2007-08-22 08:47:14 · 20 answers · asked by Anonymous in Social Science Psychology

20 answers

the past is the past; you have the opportunity to author your life story; how you choose to do it is in your hands; mind over matter; every day is a new opportunity to change and make a great life if you want too ; if you want to live in the past , nothing changes; it is matter of choice; if you always do what you always did then you always get what you always got

2007-08-22 09:53:41 · answer #1 · answered by sml 6 · 2 0

If you heard my life's story, you'd think I had a very unhappy childhood. Alcoholic father who was gone more than he was home. A mother who had to work 2 jobs to keep food on the table. A grandfather who sexually abused me. Many,many moves because of financial difficulties. I could go on, but the point is, I'm a very happy adult and now actually a very happy senior citizen. Sometimes I think I just didnt pay attention a lot.
I remember those things happening, but it was a long time ago. It could also be one of my many theories. Everyone is born with a cup. Problems start to fill the cup up and after a certain point, the cup overflows. The thing is, everyone is born with a different size cup. Some people can just handle more than others. It's not through any fault of their own. I've been a psychiatric nurse for 33 and this is a theory I've come up with over the years. It's just my opinion.

2007-08-22 08:58:56 · answer #2 · answered by phlada64 6 · 4 0

From personal experience - yes. But I never thought it would ever really happen for me. I had a very unhappy childhood and lots of years as an unhappy adult. It was definitely a struggle, lots of counseling and medication, but I am now 48 and finally a happy adult.
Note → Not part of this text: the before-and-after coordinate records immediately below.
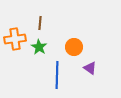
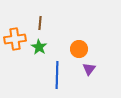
orange circle: moved 5 px right, 2 px down
purple triangle: moved 1 px left, 1 px down; rotated 32 degrees clockwise
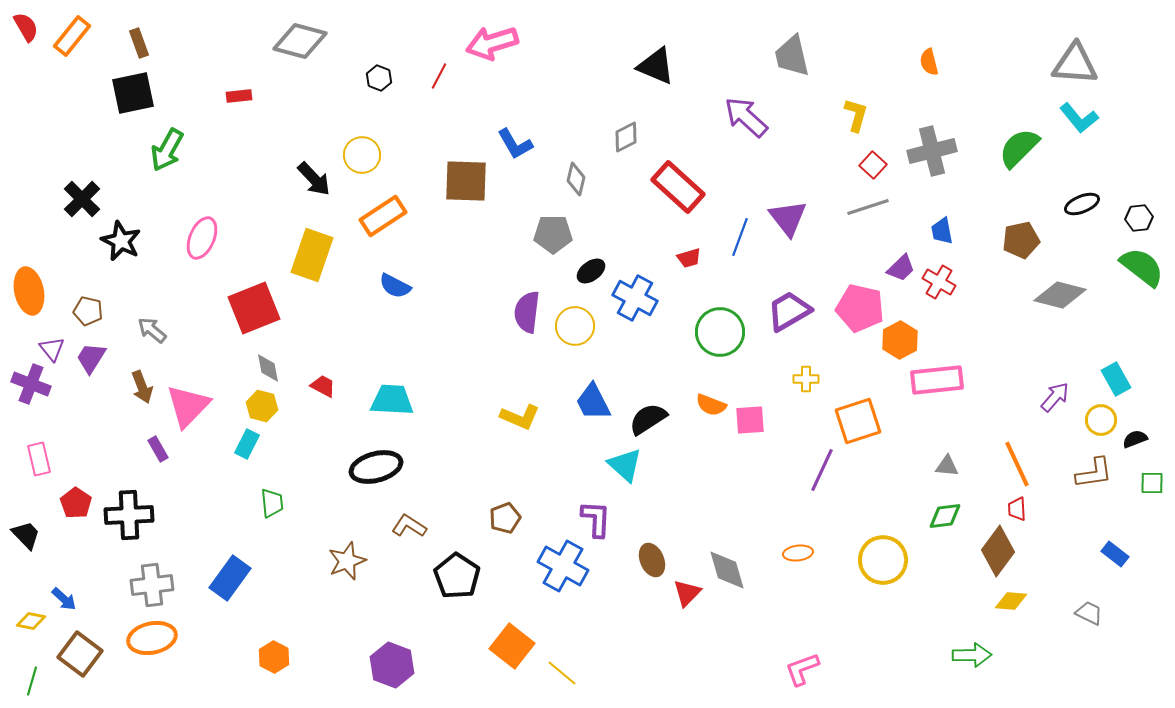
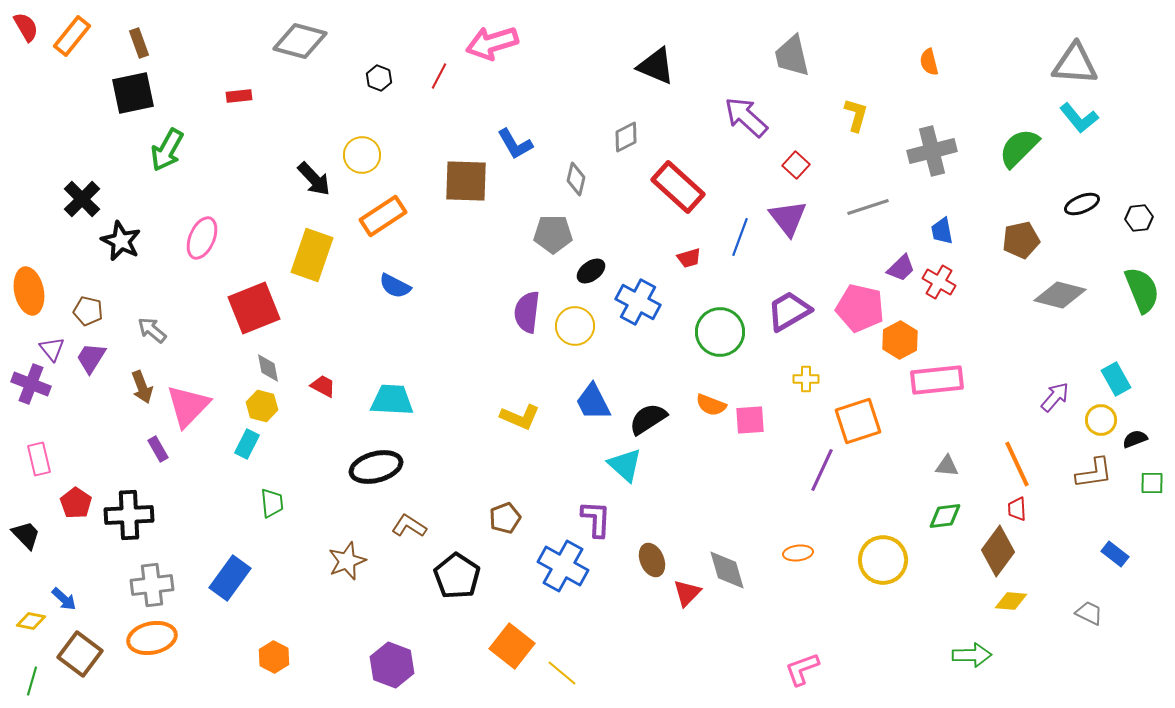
red square at (873, 165): moved 77 px left
green semicircle at (1142, 267): moved 23 px down; rotated 30 degrees clockwise
blue cross at (635, 298): moved 3 px right, 4 px down
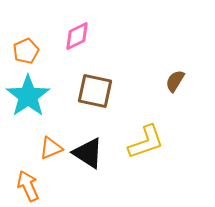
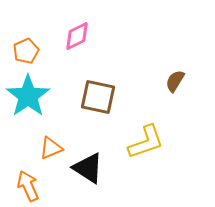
brown square: moved 3 px right, 6 px down
black triangle: moved 15 px down
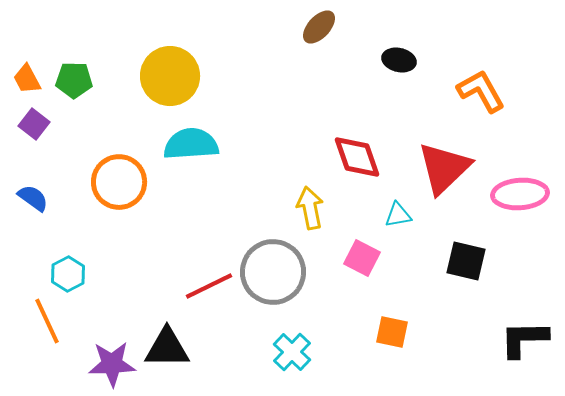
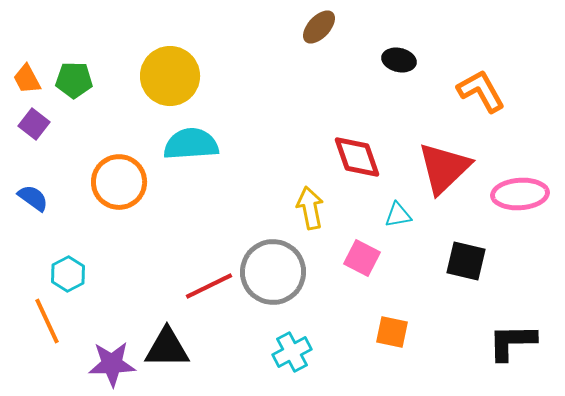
black L-shape: moved 12 px left, 3 px down
cyan cross: rotated 18 degrees clockwise
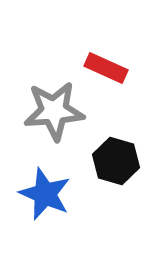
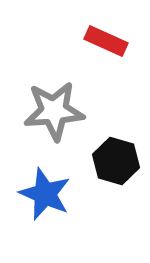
red rectangle: moved 27 px up
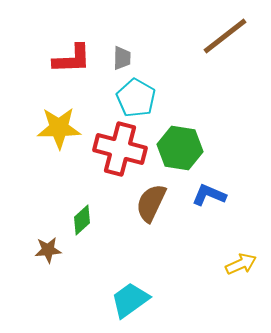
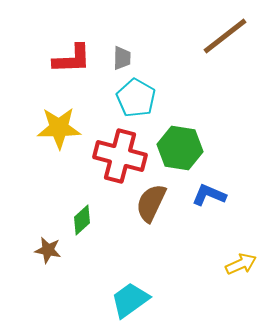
red cross: moved 7 px down
brown star: rotated 16 degrees clockwise
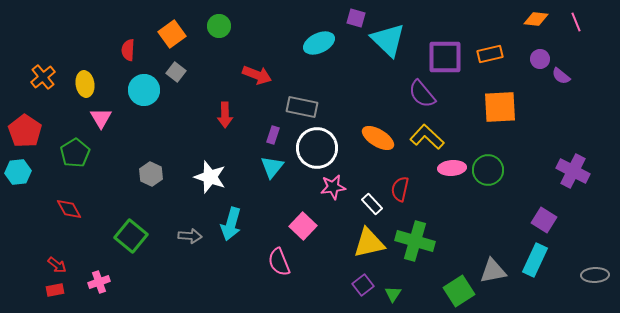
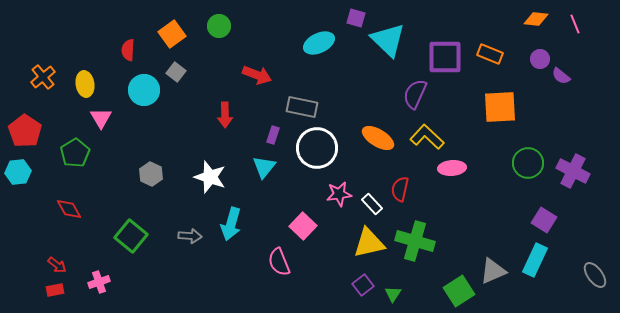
pink line at (576, 22): moved 1 px left, 2 px down
orange rectangle at (490, 54): rotated 35 degrees clockwise
purple semicircle at (422, 94): moved 7 px left; rotated 64 degrees clockwise
cyan triangle at (272, 167): moved 8 px left
green circle at (488, 170): moved 40 px right, 7 px up
pink star at (333, 187): moved 6 px right, 7 px down
gray triangle at (493, 271): rotated 12 degrees counterclockwise
gray ellipse at (595, 275): rotated 56 degrees clockwise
2007-08-22 08:55:34 · answer #3 · answered by Vera C 6 · 3 0

Well that all really depends on what kind of person you are, many people have grown up with a terrible childhood and have become very successful and have over come many obstacles, so yeah it is possible to be happy as an adult.

I think people use excuses to justify their unhappiness and often blame others for feeling the way they do for their circumstances. It can be a struggle if you make a struggle in your mind, people often limit their abilities because of past hurts and pains and never let go of these things, which in turn makes them very unhappy in their adult life.

2007-08-22 09:02:53 · answer #4 · answered by Anonymous · 0 2

Yes- i think you have to be determined and positive to put the past behind you- you have to be responsible for yourself and your own actions when you become an adult- you cannot always put blame in the past. Its a cop out to blame an unhappy childhood for being an unhappy adult- life is what we make it and life is too short not to enjoy some of it at least. Focus on what you can do to make your life better. Make a list of what you would like to be different for your life and your childrens life and go for it. Lay the past to rest where it belongs even if it means having therapy to do it.

2007-08-22 09:00:21 · answer #5 · answered by Ellie 6 · 2 0

Yes, it is possible to be happy even with a very unhappy childhood. Your life is what you make of it. If you keep a negative attitude about anything, it will be negative, but if you look on the positive it can be positive. Look to God & know that He got you through those hard times to make you a stronger & more compassionate person. Also, remember to leave the past in the past & just look forward! :)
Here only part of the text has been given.